EXERCISE GOAL: Your task is to restate word for word the lines in the material below, from the one with "Het beste van" up to and including the one with "Además de relajarse en las playas, el". Do not carry over the pictures.
◆ ◆ ◆ ◆ ◆
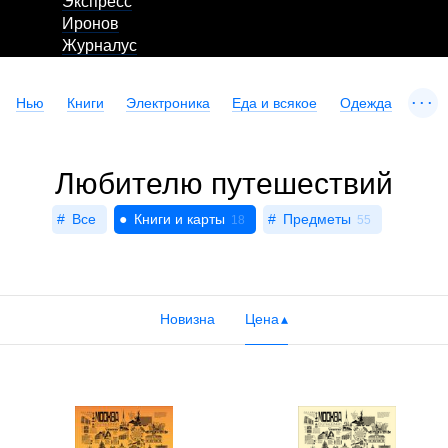
Экспресс
Иронов
Журналус
...
Нью
Книги
Электроника
Еда и всякое
Одежда
Любителю путешествий
Все
Книги и карты
Предметы
18
55
Новизна
Цена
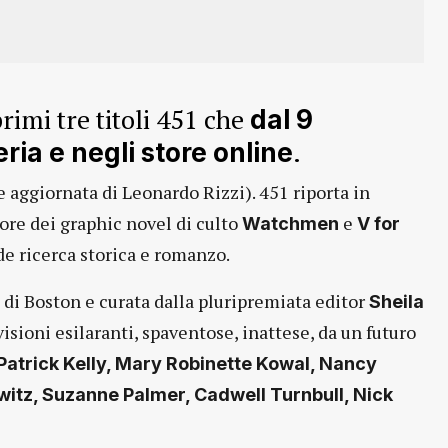
primi tre titoli 451 che
dal 9
.
reria e negli store online
e aggiornata di Leonardo Rizzi). 451 riporta in
re dei graphic novel di culto
e
Watchmen
V for
de ricerca storica e romanzo.
 di Boston e curata dalla pluripremiata editor
Sheila
isioni esilaranti, spaventose, inattese, da un futuro
Patrick Kelly, Mary Robinette Kowal, Nancy
ewitz, Suzanne Palmer, Cadwell Turnbull, Nick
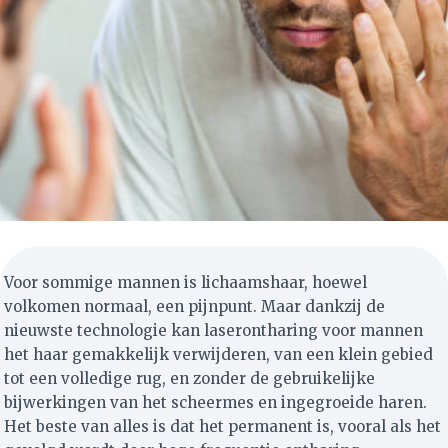
Voor sommige mannen is lichaamshaar, hoewel
volkomen normaal, een pijnpunt. Maar dankzij de
nieuwste technologie kan laserontharing voor mannen
het haar gemakkelijk verwijderen, van een klein gebied
tot een volledige rug, en zonder de gebruikelijke
bijwerkingen van het scheermes en ingegroeide haren.
Het beste van alles is dat het permanent is, vooral als het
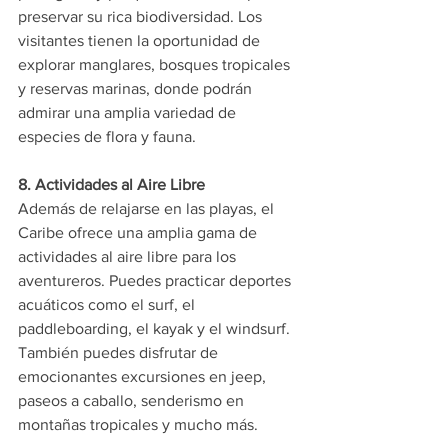
preservar su rica biodiversidad. Los 
visitantes tienen la oportunidad de 
explorar manglares, bosques tropicales 
y reservas marinas, donde podrán 
admirar una amplia variedad de 
especies de flora y fauna.
8. Actividades al Aire Libre
Además de relajarse en las playas, el 
Caribe ofrece una amplia gama de 
actividades al aire libre para los 
aventureros. Puedes practicar deportes 
acuáticos como el surf, el 
paddleboarding, el kayak y el windsurf. 
También puedes disfrutar de 
emocionantes excursiones en jeep, 
paseos a caballo, senderismo en 
montañas tropicales y mucho más.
◆ ◆ ◆ ◆ ◆
ANSWER AREA:
Het beste van alles is dat het permanent is, vooral als het
preservar su rica biodiversidad. Los 
visitantes tienen la oportunidad de 
explorar manglares, bosques tropicales 
y reservas marinas, donde podrán 
admirar una amplia variedad de 
especies de flora y fauna.
8. Actividades al Aire Libre
Además de relajarse en las playas, el 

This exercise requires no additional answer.